Cette diplomatie accrue et l’inquiétude du public surviennent dans un contexte de réaction européenne plus large à l’égard de la position américaine. Des milliers de personnes ont défilé à Copenhague sous des slogans tels que « Le Groenland n'est pas à vendre », et les électeurs et les dirigeants se sont ralliés à la souveraineté du Groenland dans un contexte de pression américaine croissante, rapporte NPR.
Le secrétaire au Trésor, Scott Bessent, a quant à lui défendu la position de l'administration. Sur NBC Rencontrez la presse Dimanche, il a déclaré que les pays européens n'avaient pas la capacité de défendre le Groenland contre de futures menaces, considérant l'implication américaine comme nécessaire pour dissuader les puissances rivales.

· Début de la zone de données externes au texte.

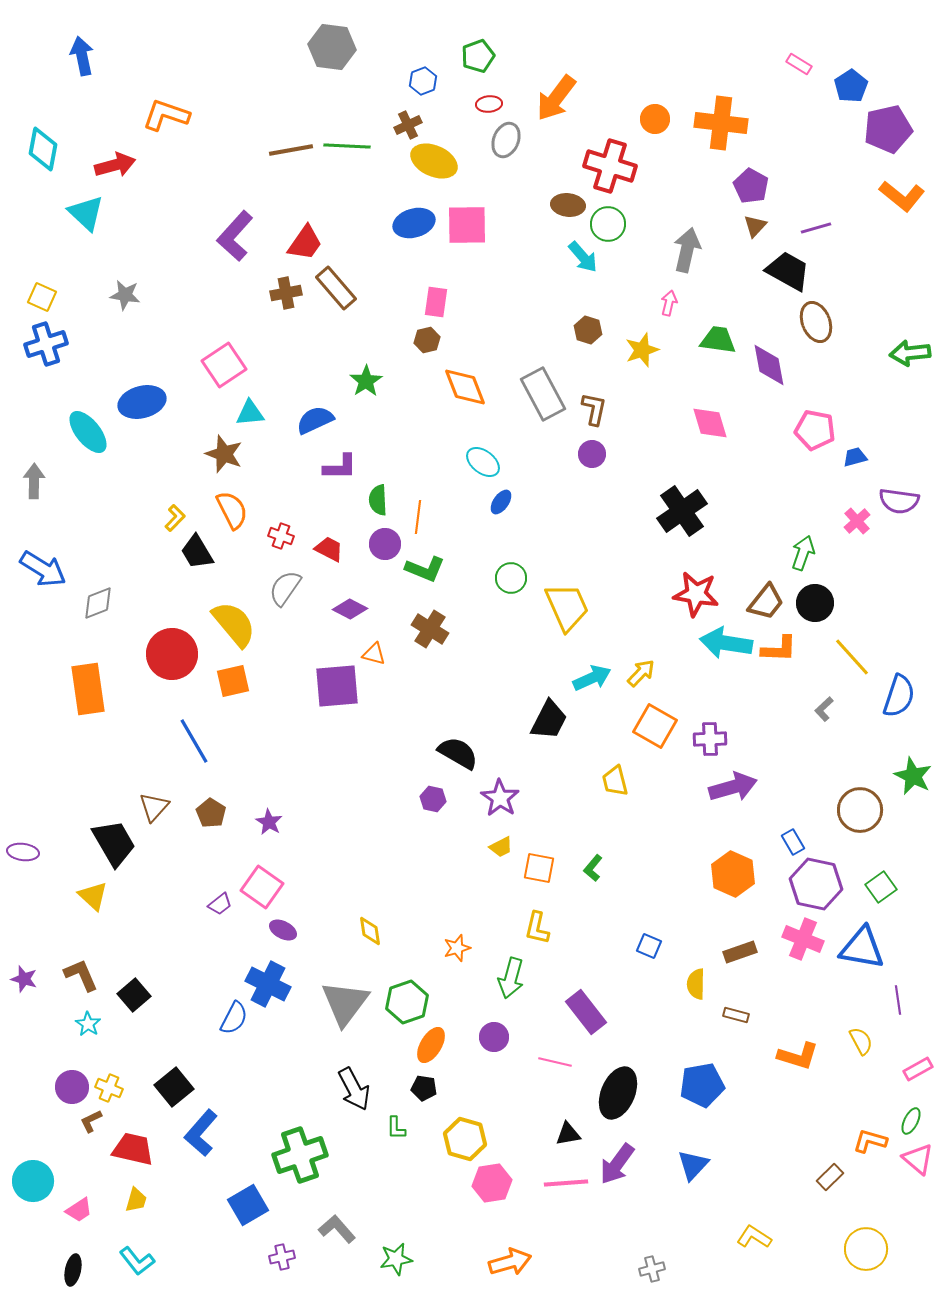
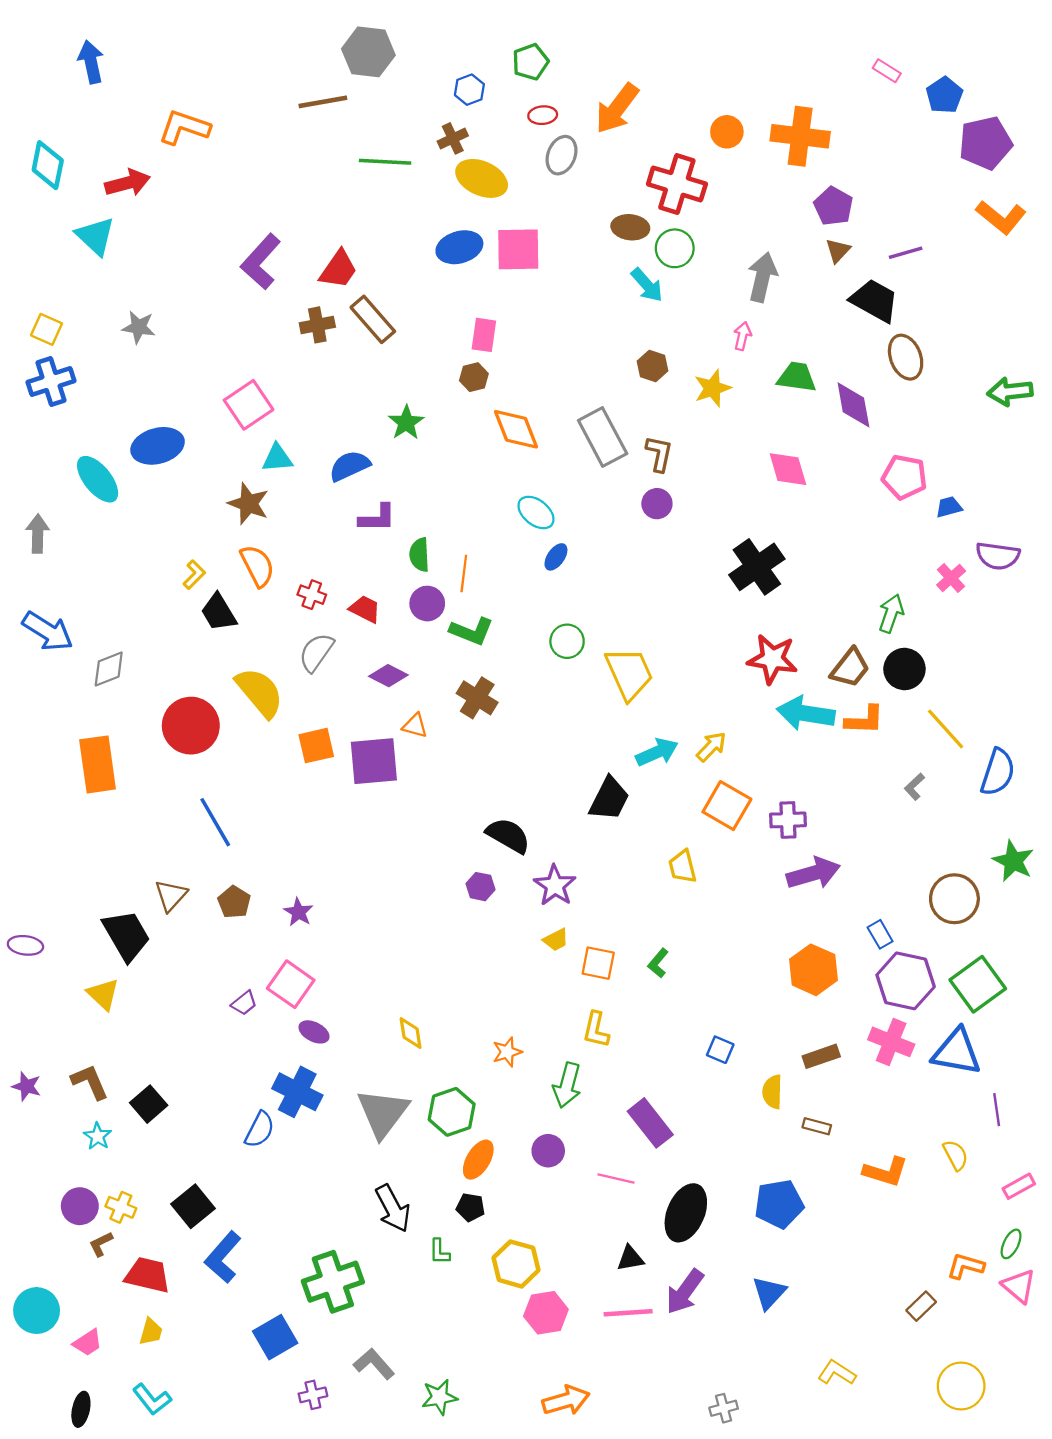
brown line: (291, 150) -> (323, 102), moved
orange square: (233, 681) -> (316, 746), moved
green square: (881, 887) -> (978, 984), size x1.6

Bessent a repris cet argument mardi à Davos, en Suisse, lors d'une conversation avec l'animatrice de Fox News, Maria Bartiromo, avant l'arrivée de Trump au Forum économique mondial.
Bessent, qui est gay, a déclaré que Trump considérait le Groenland comme « essentiel pour le bouclier antimissile Golden Dome » et a averti que si le Groenland était menacé, les États-Unis seraient appelés à réagir. « Le Groenland devient de plus en plus attractif pour les conquêtes étrangères », a déclaré Bessent, affirmant que placer le territoire sous contrôle américain empêcherait un conflit plutôt que d'entraîner les États-Unis dans un seul.

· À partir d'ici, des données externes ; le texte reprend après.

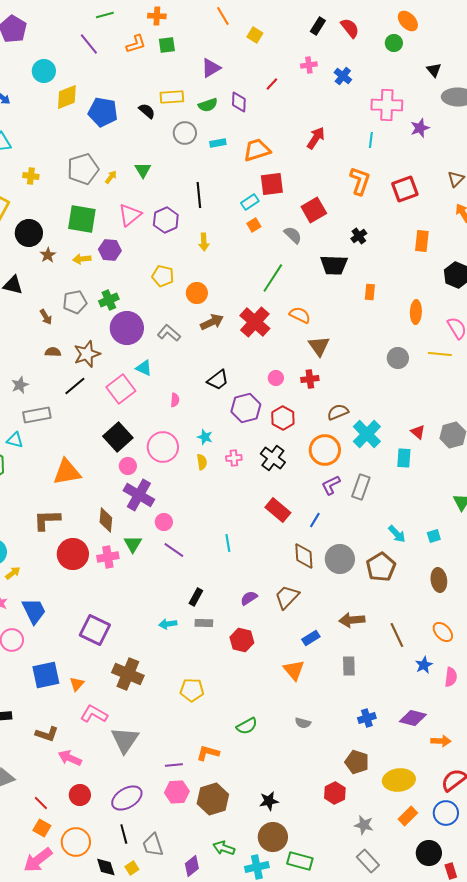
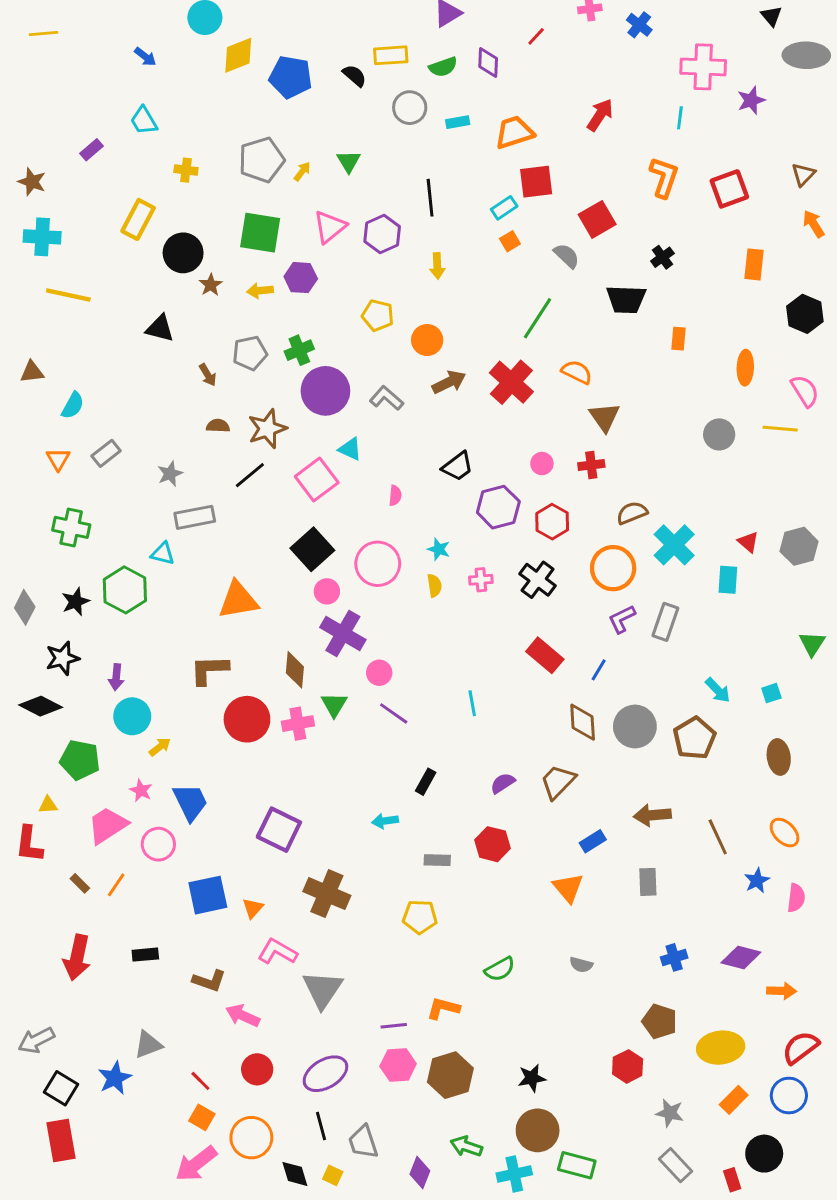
gray rectangle: (204, 623) -> (437, 860), moved
purple diamond: (192, 866) -> (420, 1172), turned -30
yellow square: (132, 868) -> (333, 1175), turned -32
red rectangle: (451, 871) -> (732, 1180), moved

McBride a averti que toute tentative de contraindre ou de s’emparer du Groenland menacerait la cohésion des partenariats internationaux de longue date.
« La possibilité de toute forme d'acquisition ou de prise de contrôle du Groenland nuirait fondamentalement à l'alliance de l'OTAN », a-t-elle déclaré.
Elle a également déclaré que les dirigeants groenlandais ont clairement exprimé leur préférence lors de réunions privées : lorsqu’ils ont le choix entre le Danemark et les États-Unis, ils choisissent le Danemark.
Regardez la représentante Sarah McBride parler du voyage de la délégation du Congrès au Danemark sur MS Now ci-dessous.